◆ Data extract ◆

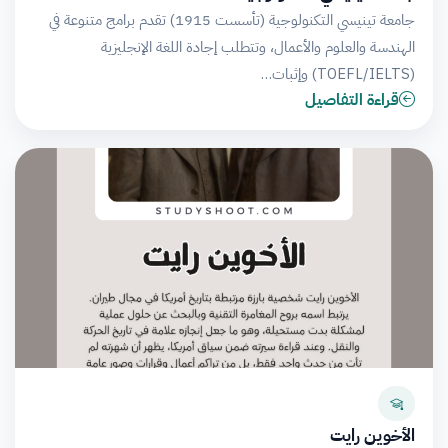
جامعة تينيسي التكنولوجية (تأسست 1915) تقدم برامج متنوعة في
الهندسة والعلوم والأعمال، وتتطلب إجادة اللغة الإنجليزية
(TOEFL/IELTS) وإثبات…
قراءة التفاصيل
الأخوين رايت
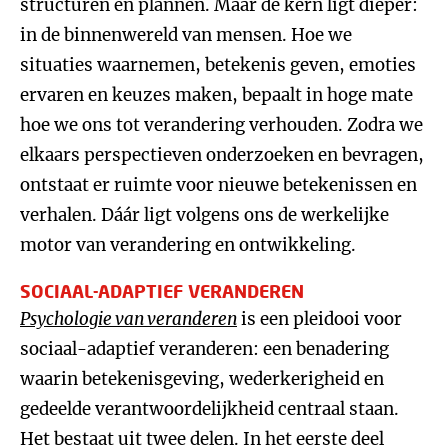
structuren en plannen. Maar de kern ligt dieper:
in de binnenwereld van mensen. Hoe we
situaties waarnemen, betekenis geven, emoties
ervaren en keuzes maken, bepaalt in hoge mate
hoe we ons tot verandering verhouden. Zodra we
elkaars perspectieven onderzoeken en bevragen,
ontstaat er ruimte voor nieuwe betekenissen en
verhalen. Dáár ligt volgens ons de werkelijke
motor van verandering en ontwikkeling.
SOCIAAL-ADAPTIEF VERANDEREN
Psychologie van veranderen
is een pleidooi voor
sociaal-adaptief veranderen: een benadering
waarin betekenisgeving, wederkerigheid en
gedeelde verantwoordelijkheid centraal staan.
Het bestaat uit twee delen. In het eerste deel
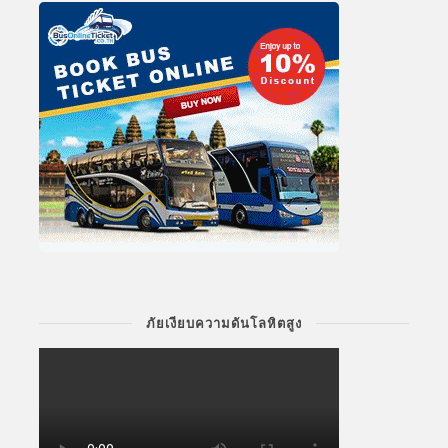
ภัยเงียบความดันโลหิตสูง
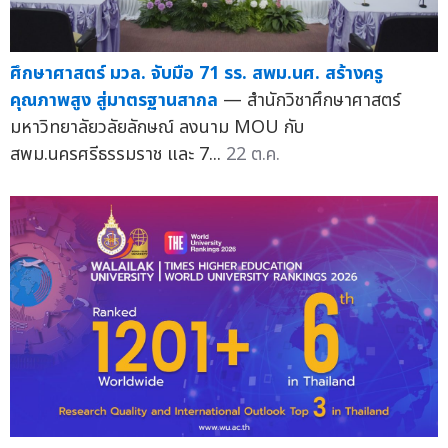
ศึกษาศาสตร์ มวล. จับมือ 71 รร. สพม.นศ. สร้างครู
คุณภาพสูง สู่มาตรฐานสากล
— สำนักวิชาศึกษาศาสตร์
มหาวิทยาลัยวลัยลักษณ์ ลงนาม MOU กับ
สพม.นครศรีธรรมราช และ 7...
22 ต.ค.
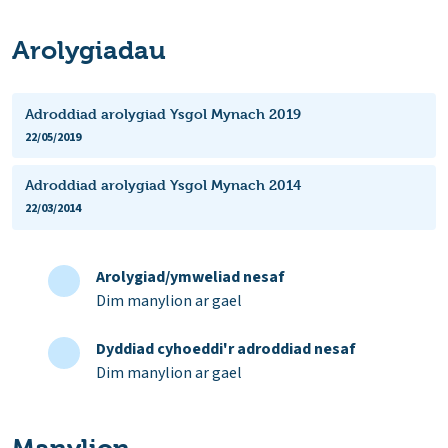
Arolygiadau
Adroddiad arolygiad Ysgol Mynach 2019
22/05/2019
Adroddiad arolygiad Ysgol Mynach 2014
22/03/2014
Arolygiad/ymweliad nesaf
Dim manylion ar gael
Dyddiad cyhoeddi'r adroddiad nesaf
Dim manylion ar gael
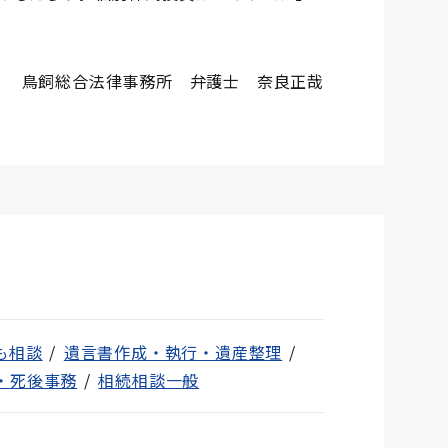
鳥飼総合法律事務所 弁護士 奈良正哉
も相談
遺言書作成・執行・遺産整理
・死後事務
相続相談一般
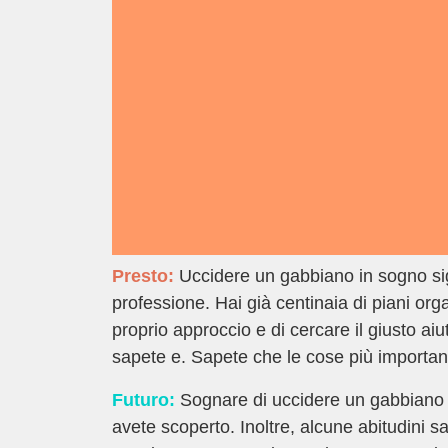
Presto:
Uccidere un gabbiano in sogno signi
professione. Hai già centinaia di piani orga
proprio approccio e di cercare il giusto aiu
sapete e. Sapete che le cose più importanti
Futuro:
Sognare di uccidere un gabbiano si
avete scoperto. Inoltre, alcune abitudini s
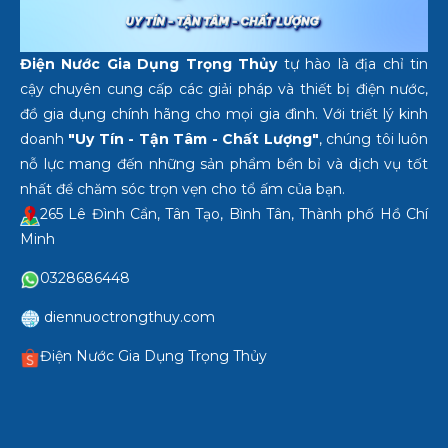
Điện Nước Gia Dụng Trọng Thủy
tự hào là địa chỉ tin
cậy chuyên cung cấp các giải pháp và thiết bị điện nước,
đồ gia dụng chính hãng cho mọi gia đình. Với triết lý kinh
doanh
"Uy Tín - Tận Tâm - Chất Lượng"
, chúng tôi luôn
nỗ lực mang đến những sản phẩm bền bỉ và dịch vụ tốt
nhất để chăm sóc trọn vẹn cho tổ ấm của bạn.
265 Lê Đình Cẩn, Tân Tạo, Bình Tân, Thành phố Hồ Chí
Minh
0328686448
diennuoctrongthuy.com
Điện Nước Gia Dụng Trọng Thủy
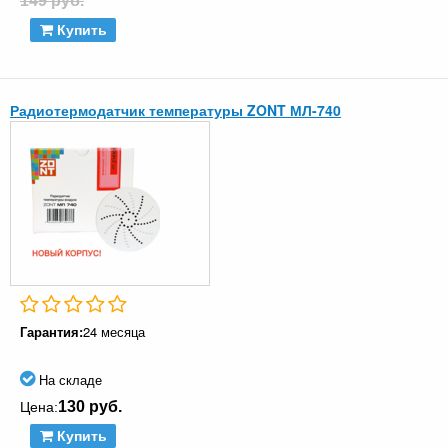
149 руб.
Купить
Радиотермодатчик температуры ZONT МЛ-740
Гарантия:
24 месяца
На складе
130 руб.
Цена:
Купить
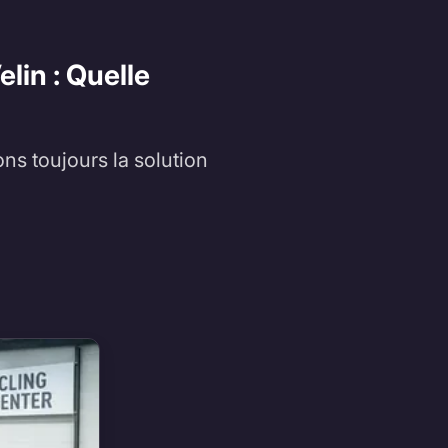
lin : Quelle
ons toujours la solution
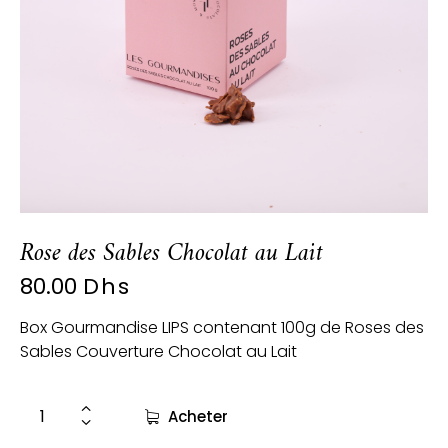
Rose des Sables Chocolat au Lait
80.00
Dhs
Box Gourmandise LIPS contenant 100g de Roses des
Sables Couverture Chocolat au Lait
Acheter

◆ What the exercise asks ◆
Pictures excluded, transcribe the listing above exactly from the line with "(TOEFL/IELTS) وإثبات…" through the line with "sociaal-adaptief veranderen: een benadering", and no further.

◆ Finished task ◆
(TOEFL/IELTS) وإثبات…
قراءة التفاصيل
الأخوين رايت
structuren en plannen. Maar de kern ligt dieper:
in de binnenwereld van mensen. Hoe we
situaties waarnemen, betekenis geven, emoties
ervaren en keuzes maken, bepaalt in hoge mate
hoe we ons tot verandering verhouden. Zodra we
elkaars perspectieven onderzoeken en bevragen,
ontstaat er ruimte voor nieuwe betekenissen en
verhalen. Dáár ligt volgens ons de werkelijke
motor van verandering en ontwikkeling.
SOCIAAL-ADAPTIEF VERANDEREN
Psychologie van veranderen
is een pleidooi voor
sociaal-adaptief veranderen: een benadering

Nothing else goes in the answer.